__What is expected__: Restate the listing that follows word for word, without its pictures.

•••

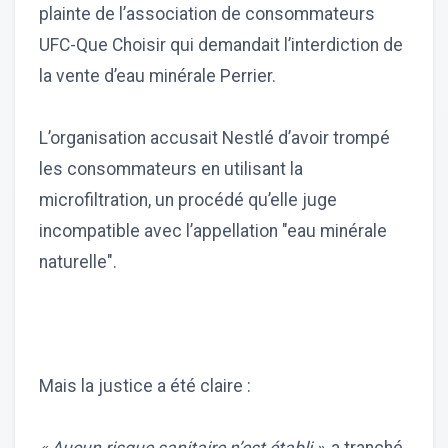
plainte de l’association de consommateurs
UFC-Que Choisir qui demandait l’interdiction de
la vente d’eau minérale Perrier.
L’organisation accusait Nestlé d’avoir trompé
les consommateurs en utilisant la
microfiltration, un procédé qu’elle juge
incompatible avec l’appellation "eau minérale
naturelle".
Mais la justice a été claire :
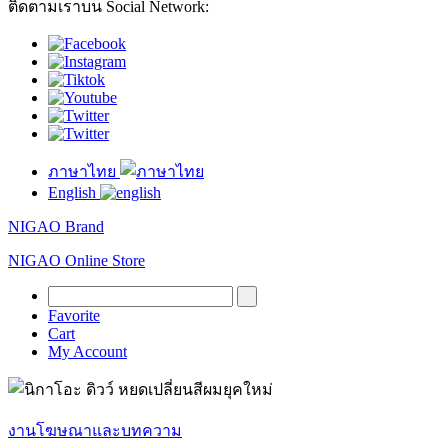
ติดตามเราบน Social Network:
ภาษาไทย
English
NIGAO Brand
NIGAO Online Store
Favorite
Cart
My Account
งานโฆษณาและบทความ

•••

__Answer to this problem__:
plainte de l’association de consommateurs
UFC-Que Choisir qui demandait l’interdiction de
la vente d’eau minérale Perrier.
L’organisation accusait Nestlé d’avoir trompé
les consommateurs en utilisant la
microfiltration, un procédé qu’elle juge
incompatible avec l’appellation "eau minérale
naturelle".
Mais la justice a été claire :
ติดตามเราบน Social Network:
ภาษาไทย
English
NIGAO Brand
NIGAO Online Store
Favorite
Cart
My Account
งานโฆษณาและบทความ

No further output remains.